As Iranian Nobel Peace Prize laureate Nargess Mohammadi remains imprisoned, her children express apprehension about the possibility of reuniting with their mother.
In a press conference held in Oslo, Mohammadi's children expressed immense pride in her unwavering advocacy for women's rights as they prepared to accept the prestigious award on her behalf.
The 17-year-old twins, residing in Paris, are scheduled to receive the honor at Oslo's City Hall and deliver the Nobel Peace Prize lecture om their mother's behalf. In a letter sent from prison, Mohammadi reaffirmed her commitment to the cause of human rights, even in the face of potential death, expressing that she missed her children the most.
Kiana Rahmani, who last saw her mother eight years ago, expressed a pessimistic outlook on the prospect of a reunion, stating, "Maybe I'll see her in 30 or 40 years, but I think I won't see her again." She emphasized that despite this, her mother's legacy would endure in her heart and within their family.

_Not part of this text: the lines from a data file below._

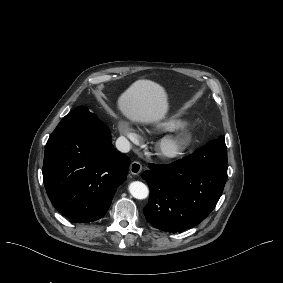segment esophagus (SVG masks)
<instances>
[{
  "label": "esophagus",
  "instance_id": "esophagus-1",
  "mask_svg": "<svg viewBox=\"0 0 283 283\" xmlns=\"http://www.w3.org/2000/svg\"><path fill=\"white\" fill-rule=\"evenodd\" d=\"M129 169L133 175H138L142 171V165L140 162L134 161L130 164Z\"/></svg>",
  "mask_w": 283,
  "mask_h": 283
}]
</instances>
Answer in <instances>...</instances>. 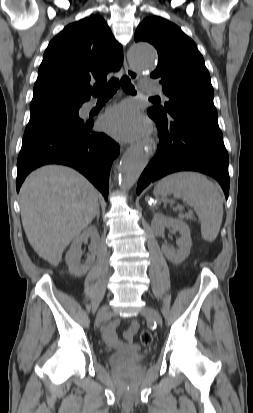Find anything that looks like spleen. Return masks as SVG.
<instances>
[{"mask_svg": "<svg viewBox=\"0 0 253 413\" xmlns=\"http://www.w3.org/2000/svg\"><path fill=\"white\" fill-rule=\"evenodd\" d=\"M170 194L194 208L203 239L215 240L223 218V202L217 186L203 174L177 172L161 179L154 188L155 196Z\"/></svg>", "mask_w": 253, "mask_h": 413, "instance_id": "obj_1", "label": "spleen"}]
</instances>
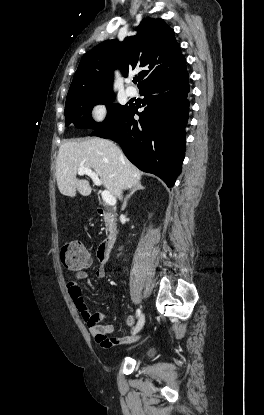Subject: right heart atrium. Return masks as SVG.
<instances>
[{"instance_id": "1", "label": "right heart atrium", "mask_w": 264, "mask_h": 415, "mask_svg": "<svg viewBox=\"0 0 264 415\" xmlns=\"http://www.w3.org/2000/svg\"><path fill=\"white\" fill-rule=\"evenodd\" d=\"M92 118L97 122H102L105 120L108 114V105L103 101L94 103L91 106L90 110Z\"/></svg>"}]
</instances>
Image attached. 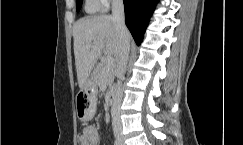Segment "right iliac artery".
Returning a JSON list of instances; mask_svg holds the SVG:
<instances>
[{
	"label": "right iliac artery",
	"mask_w": 243,
	"mask_h": 145,
	"mask_svg": "<svg viewBox=\"0 0 243 145\" xmlns=\"http://www.w3.org/2000/svg\"><path fill=\"white\" fill-rule=\"evenodd\" d=\"M114 145H120V141H119L118 139H116V140L114 141Z\"/></svg>",
	"instance_id": "obj_1"
}]
</instances>
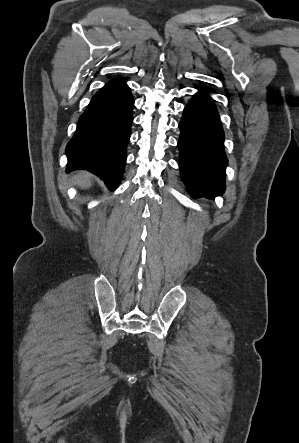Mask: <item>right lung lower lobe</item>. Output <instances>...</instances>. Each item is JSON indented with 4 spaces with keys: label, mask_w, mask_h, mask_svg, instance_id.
Masks as SVG:
<instances>
[{
    "label": "right lung lower lobe",
    "mask_w": 299,
    "mask_h": 443,
    "mask_svg": "<svg viewBox=\"0 0 299 443\" xmlns=\"http://www.w3.org/2000/svg\"><path fill=\"white\" fill-rule=\"evenodd\" d=\"M134 100L122 79L109 81L92 98L66 147L67 172L85 169L115 190L126 162Z\"/></svg>",
    "instance_id": "right-lung-lower-lobe-1"
}]
</instances>
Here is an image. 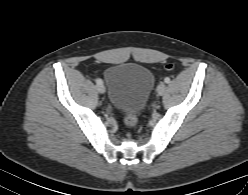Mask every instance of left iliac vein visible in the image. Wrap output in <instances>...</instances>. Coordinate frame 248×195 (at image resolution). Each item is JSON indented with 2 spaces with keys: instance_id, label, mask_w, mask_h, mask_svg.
<instances>
[{
  "instance_id": "4c4485c4",
  "label": "left iliac vein",
  "mask_w": 248,
  "mask_h": 195,
  "mask_svg": "<svg viewBox=\"0 0 248 195\" xmlns=\"http://www.w3.org/2000/svg\"><path fill=\"white\" fill-rule=\"evenodd\" d=\"M166 86L163 83H160L157 87V92L159 95H163L165 93Z\"/></svg>"
}]
</instances>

Mohammadi, 51, earned the Nobel Peace Prize on October 6, a symbolic rebuke to Tehran's theocratic leadership, which subsequently condemned the award.
In her message from prison, Mohammadi acknowledged imprisoned journalists and emphasized, "In the darkness cast over information and the people of Iran, despite the shutdown of media outlets, our activism persists."
Speaking about the detention of over 100 journalists during the Women, Life, Freedom movement, she highlighted that in the past 20 years, at least 200 newspapers have been shut down, and 800 journalists have been detained.
Mohammadi addressed journalists, stating, "Independent media are our best allies in the fight against the destructive policies of the Islamic Republic."